Old Navy Will Temporarily Halt Price Increases on Kids’ Apparel as Inflation Hits Parents’ Wallets

Old Navy is lending parents a helping hand with their back-to-school shopping. The retail chain has announced a commitment to temporarily lock prices on select apparel, to help minimize the impact that families are experiencing from inflation.

Prices on consumer goods continue to increase in the U.S., rising 8.5% in March compared with a year ago. That was the highest 12-month spike since December 1981, according to the Bureau of Labor Statistics.

The biggest contributors to the increases have been gasoline, food and home prices, but essential fashion items have been impacted as well. BLS reported that prices for apparel rose 6.8% in March year-over-year, and the Footwear Distributors & Retailers of America found that footwear increased 6.6% during that period as well.

Old Navy said that as part of its new “Price ON-Lock” initiative, it will not raise prices on its everyday kids’ fashion essentials, which includes boys’ and girls’ apparel labeled “Everyday Magic” in stores and on OldNavy.com. The price lock will extend through September and the back-to-school shopping season.

“Old Navy understands the financial pressures facing its customers and wants to ensure parents can outfit their kids for the new school year without additional budgetary concerns,” the company said in a statement.

Old Navy girls leggings
Old Navy girls’ leggings from its everyday essentials collection.
CREDIT: Courtesy of Old Navy

Back-to-school shopping has become an increasingly larger expense for families. In 2021, KPMG estimated that the average spend per student was $268, up from $247 in 2020, led by growth in key retail categories such as footwear, apparel and school supplies.

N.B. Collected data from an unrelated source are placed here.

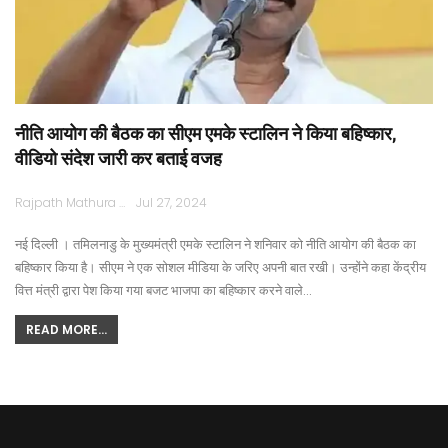
नीति आयोग की बैठक का सीएम एमके स्टालिन ने किया बहिष्कार,
वीडियो संदेश जारी कर बताई वजह
Rajpath Mathura
Jul 27, 2024
नई दिल्ली । तमिलनाडु के मुख्यमंत्री एमके स्टालिन ने शनिवार को नीति आयोग की बैठक का
बहिष्कार किया है। सीएम ने एक सोशल मीडिया के जरिए अपनी बात रखी। उन्होंने कहा केंद्रीय
वित्त मंत्री द्वारा पेश किया गया बजट भाजपा का बहिष्कार करने वाले…
READ MORE...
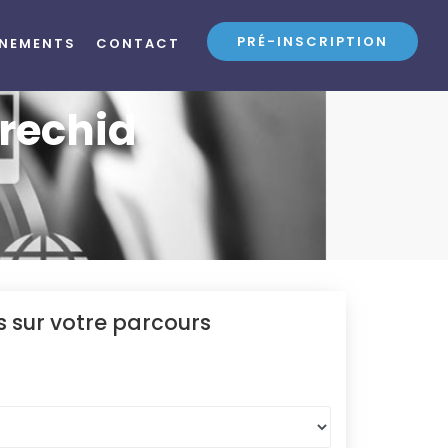
PRÉ-INSCRIPTION
ÉNEMENTS
CONTACT
rrechid
 sur votre parcours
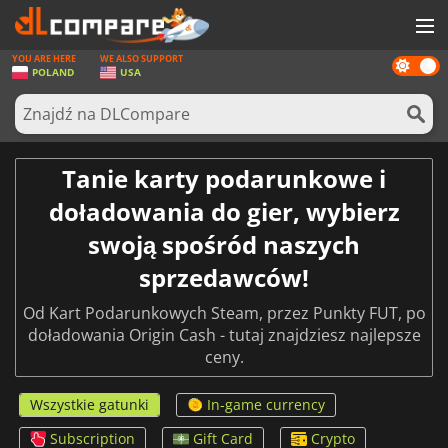
YOU ARE HERE
WE ALSO SUPPORT
Dark
GRY
POLAND
USA
mode
KARTY DO GIER
OPROGRAMOWANIE
Tanie karty podarunkowe i
REWARDS
doładowania do gier, wybierz
SPRZĘT KOMPUTEROWY
swoją spośród naszych
AKTUALNOŚCI
sprzedawców!
ZALOGUJ SIĘ LUB ZAREJESTRUJ
Od Kart Podarunkowych Steam, przez Punkty FUT, po
doładowania Origin Cash - tutaj znajdziesz najlepsze
ceny.
Wszystkie gatunki
In-game currency
Subscription
Gift Card
Crypto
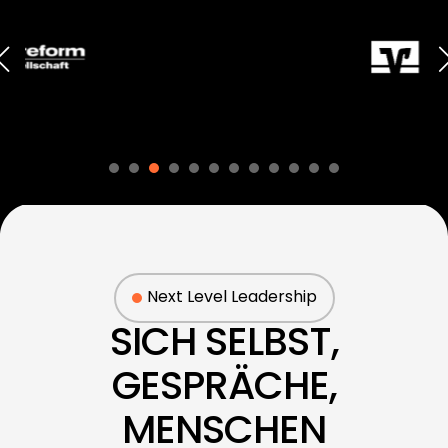
Next Level Leadership
SICH SELBST,
GESPRÄCHE,
MENSCHEN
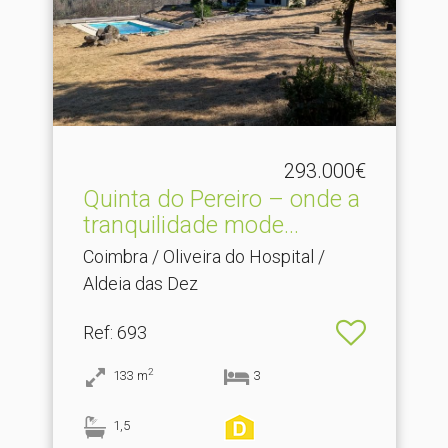
293.000€
Quinta do Pereiro – onde a
tranquilidade mode.​..
Coimbra / Oliveira do Hospital /
Aldeia das Dez
Ref
: 693
2
133
m
3
1,5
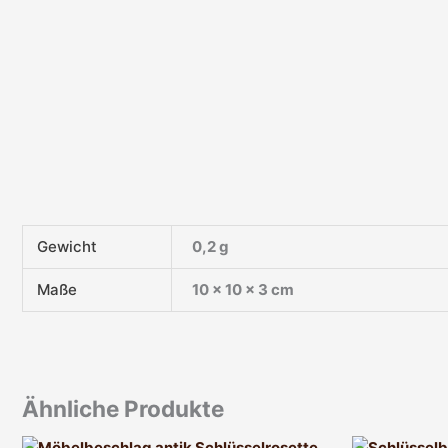
Gewicht
0,2 g
Maße
10 × 10 × 3 cm
Ähnliche Produkte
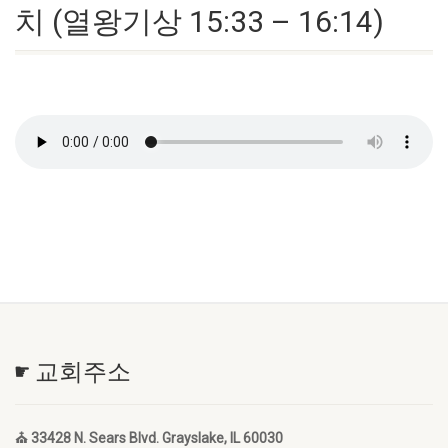
치 (열왕기상 15:33 – 16:14)
☛ 교회주소
⛪ 33428 N. Sears Blvd. Grayslake, IL 60030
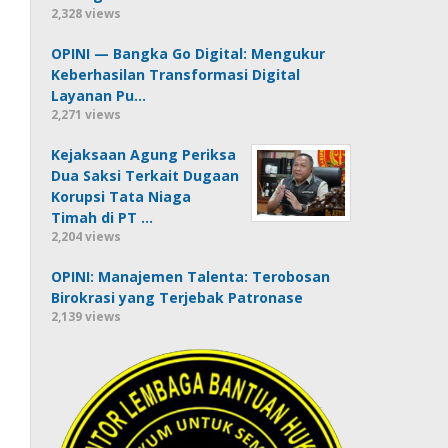
2,328 views
OPINI — Bangka Go Digital: Mengukur
Keberhasilan Transformasi Digital
Layanan Pu…
2,271 views
Kejaksaan Agung Periksa
Dua Saksi Terkait Dugaan
Korupsi Tata Niaga
Timah di PT …
2,204 views
OPINI: Manajemen Talenta: Terobosan
Birokrasi yang Terjebak Patronase
2,139 views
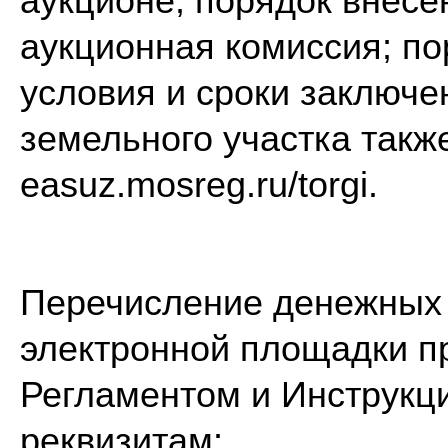
аукционе; порядок внесен
аукционная комиссия; по
условия и сроки заключе
земельного участка такж
easuz.mosreg.ru/torgi.
Перечисление денежных 
электронной площадки пр
Регламентом и Инструк
реквизитам:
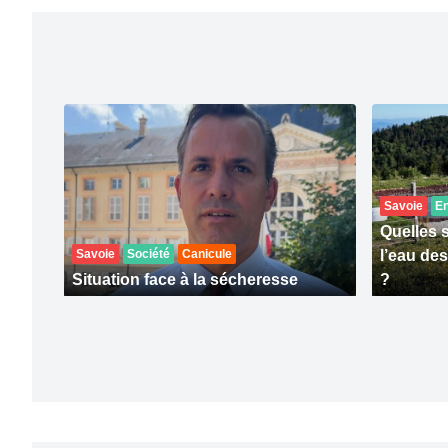
Savoie
E
Quelles 
Savoie
Société
Canicule
l’eau de
Situation face à la sécheresse
?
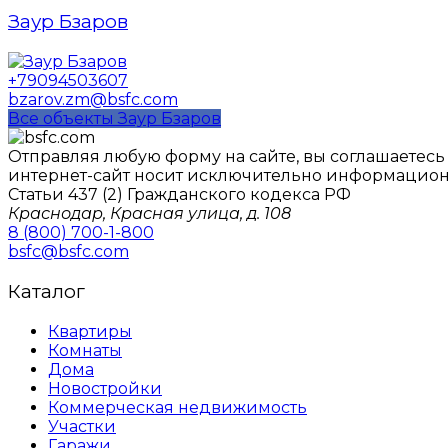
Заур Бзаров
+79094503607
bzarov.zm@bsfc.com
Все объекты Заур Бзаров
Отправляя любую форму на сайте, вы соглашаетес
интернет-сайт носит исключительно информацион
Статьи 437 (2) Гражданского кодекса РФ
Краснодар, Красная улица, д. 108
8 (800) 700-1-800
bsfc@bsfc.com
Каталог
Квартиры
Комнаты
Дома
Новостройки
Коммерческая недвижимость
Участки
Гаражи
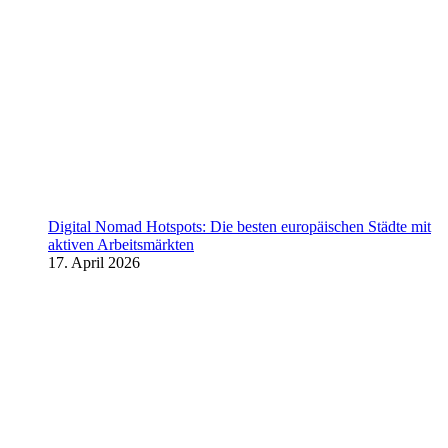
Digital Nomad Hotspots: Die besten europäischen Städte mit
aktiven Arbeitsmärkten
17. April 2026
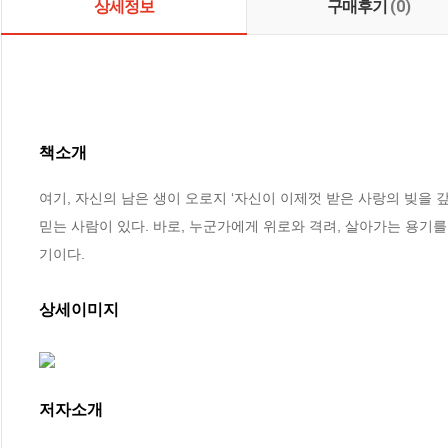
상세정보
구매후기
(0)
책소개
여기, 자신의 남은 생이 오로지 ‘자신이 이제껏 받은 사랑의 빚을 갚
믿는 사람이 있다. 바로, 누군가에게 위로와 격려, 살아가는 용기를
기이다.
상세이미지
저자소개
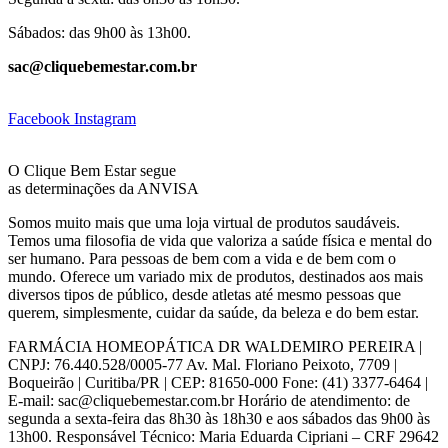
Sábados: das 9h00 às 13h00.
sac@cliquebemestar.com.br
Facebook
Instagram
O Clique Bem Estar segue
as determinações da ANVISA
Somos muito mais que uma loja virtual de produtos saudáveis.
Temos uma filosofia de vida que valoriza a saúde física e mental do
ser humano. Para pessoas de bem com a vida e de bem com o
mundo. Oferece um variado mix de produtos, destinados aos mais
diversos tipos de público, desde atletas até mesmo pessoas que
querem, simplesmente, cuidar da saúde, da beleza e do bem estar.
FARMÁCIA HOMEOPÁTICA DR WALDEMIRO PEREIRA |
CNPJ: 76.440.528/0005-77 Av. Mal. Floriano Peixoto, 7709 |
Boqueirão | Curitiba/PR | CEP: 81650-000 Fone: (41) 3377-6464 |
E-mail: sac@cliquebemestar.com.br Horário de atendimento: de
segunda a sexta-feira das 8h30 às 18h30 e aos sábados das 9h00 às
13h00. Responsável Técnico: Maria Eduarda Cipriani – CRF 29642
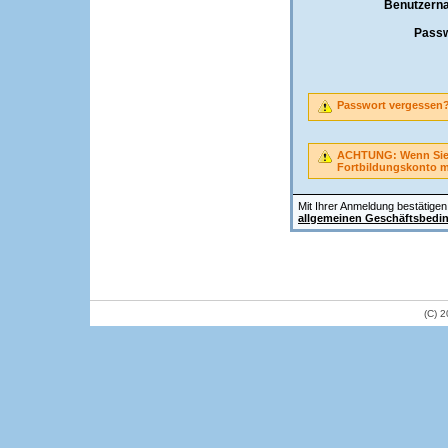
Benutzern
Passw
Passwort vergessen
ACHTUNG: Wenn Sie A
Fortbildungskonto 
Mit Ihrer Anmeldung bestätigen 
allgemeinen Geschäftsbedi
(C) 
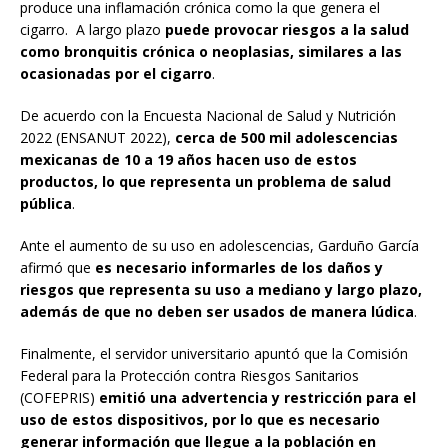
produce una inflamación crónica como la que genera el
cigarro. A largo plazo
puede provocar riesgos a la salud
como bronquitis crónica o neoplasias, similares a las
ocasionadas por el cigarro
.
De acuerdo con la Encuesta Nacional de Salud y Nutrición
2022 (ENSANUT 2022),
cerca de 500 mil adolescencias
mexicanas de 10 a 19 años hacen uso de estos
productos, lo que representa un problema de salud
pública
.
Ante el aumento de su uso en adolescencias, Garduño García
afirmó que
es necesario informarles de los daños y
riesgos que representa su uso a mediano y largo plazo,
además de que no deben ser usados de manera lúdica
.
Finalmente, el servidor universitario apuntó que la Comisión
Federal para la Protección contra Riesgos Sanitarios
(COFEPRIS)
emitió una advertencia y restricción para el
uso de estos dispositivos, por lo que es necesario
generar información que llegue a la población en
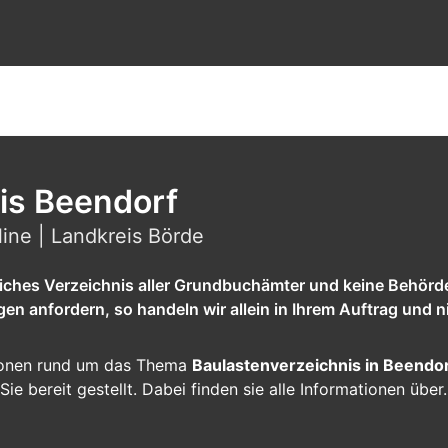
is Beendorf
ine | Landkreis Börde
tliches Verzeichnis aller Grundbuchämter und keine Behörd
 anfordern, so handeln wir allein in Ihrem Auftrag und ni
ationen rund um das Thema
Baulastenverzeichnis in Beendo
Sie bereit gestellt. Dabei finden sie alle Informationen übe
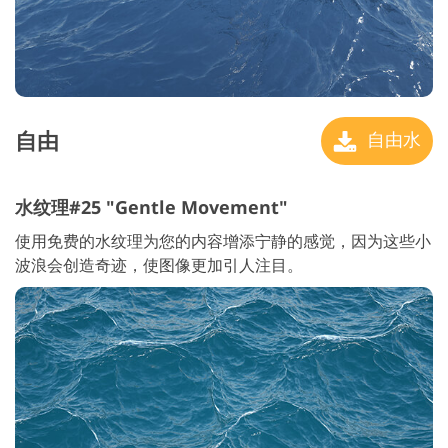
自由
自由水
水纹理#25 "Gentle Movement"
使用免费的水纹理为您的内容增添宁静的感觉，因为这些小
波浪会创造奇迹，使图像更加引人注目。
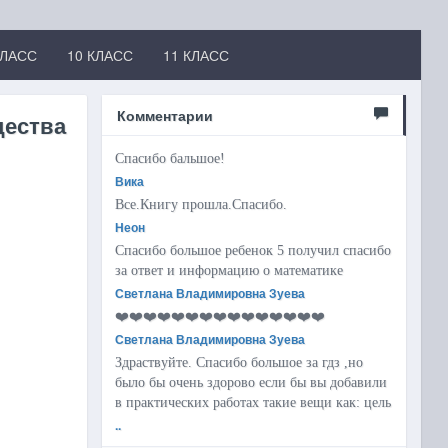
КЛАСС
10 КЛАСС
11 КЛАСС
Комментарии
щества
Спасибо бальшое!
Вика
Все.Книгу прошла.Спасибо.
Неон
Спасибо большое ребенок 5 получил спасибо
за ответ и информацию о математике
Светлана Владимировна Зуева
❤️❤️❤️❤️❤️❤️❤️❤️❤️❤️❤️❤️❤️❤️❤️
Светлана Владимировна Зуева
Здраствуйте. Спасибо большое за гдз ,но
было бы очень здорово если бы вы добавили
в практических работах такие вещи как: цель
..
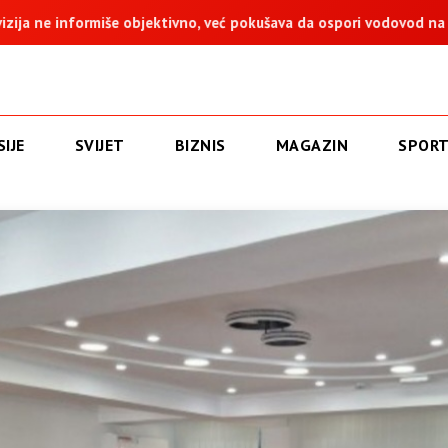
, već pokušava da ospori vodovod na Vučijaku
Dodik: Zukan H
IJE
SVIJET
BIZNIS
MAGAZIN
SPOR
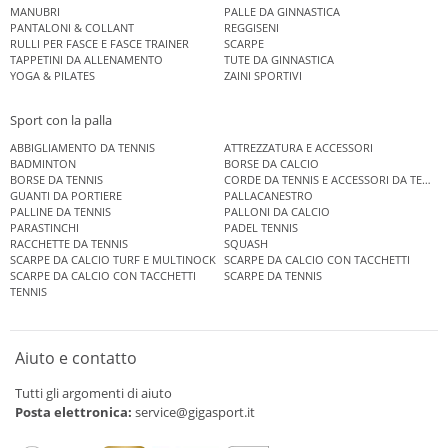
MANUBRI
PALLE DA GINNASTICA
PANTALONI & COLLANT
REGGISENI
RULLI PER FASCE E FASCE TRAINER
SCARPE
TAPPETINI DA ALLENAMENTO
TUTE DA GINNASTICA
YOGA & PILATES
ZAINI SPORTIVI
Sport con la palla
ABBIGLIAMENTO DA TENNIS
ATTREZZATURA E ACCESSORI
BADMINTON
BORSE DA CALCIO
BORSE DA TENNIS
CORDE DA TENNIS E ACCESSORI DA TENNIS
GUANTI DA PORTIERE
PALLACANESTRO
PALLINE DA TENNIS
PALLONI DA CALCIO
PARASTINCHI
PADEL TENNIS
RACCHETTE DA TENNIS
SQUASH
SCARPE DA CALCIO TURF E MULTINOCK
SCARPE DA CALCIO CON TACCHETTI
SCARPE DA CALCIO CON TACCHETTI
SCARPE DA TENNIS
TENNIS
Aiuto e contatto
Tutti gli argomenti di aiuto
Posta elettronica:
service@gigasport.it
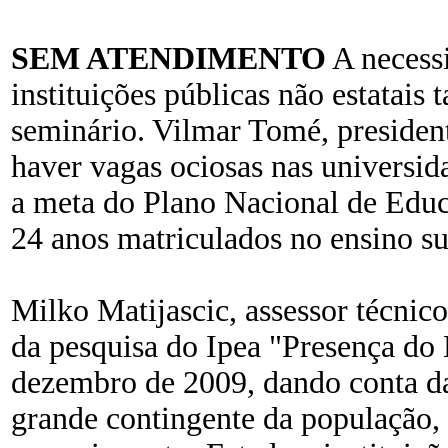
SEM ATENDIMENTO
A necess
instituições públicas não estatai
seminário. Vilmar Tomé, presiden
haver vagas ociosas nas universid
a meta do Plano Nacional de Educ
24 anos matriculados no ensino su
Milko Matijascic, assessor técnic
da pesquisa do Ipea "Presença do 
dezembro de 2009, dando conta d
grande contingente da população, 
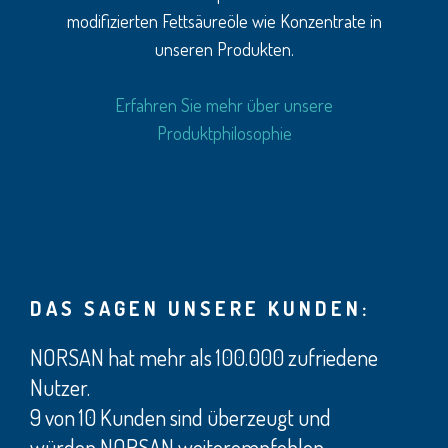
modifizierten Fettsäureöle wie Konzentrate in
unseren Produkten.
Erfahren Sie mehr über unsere
Produktphilosophie
DAS SAGEN UNSERE KUNDEN:
NORSAN hat mehr als 100.000 zufriedene
Nutzer.
9 von 10 Kunden sind überzeugt und
würden NORSAN weiterempfehlen.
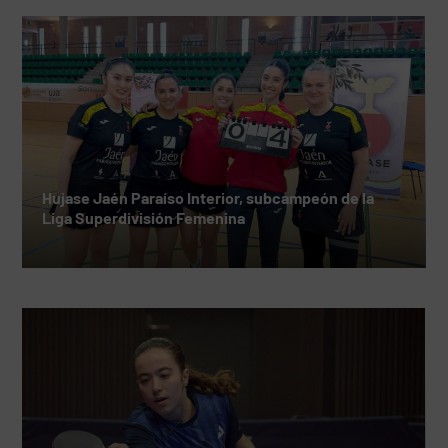
Hujase Jaén Paraíso Interior, subcampeón de la
Liga Superdivisión Femenina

Several factors contributed to the rise in spending in 2021, including pent-up demand and inflation. Additionally, families had the benefit of the monthly Child Tax Credit checks, which the Biden Administration began sending to families in July. “In my opinion, there is no doubt that the Child Tax Credit checks and a meaningful growth in wages contributed to strong sales [for back-to-school],” wrote Matt Powell, senior sports industry adviser for The NPD Group, in a report last fall.

However, those monthly federal payments ended in December, so families will not have that financial boon this year as they stock up for the school season.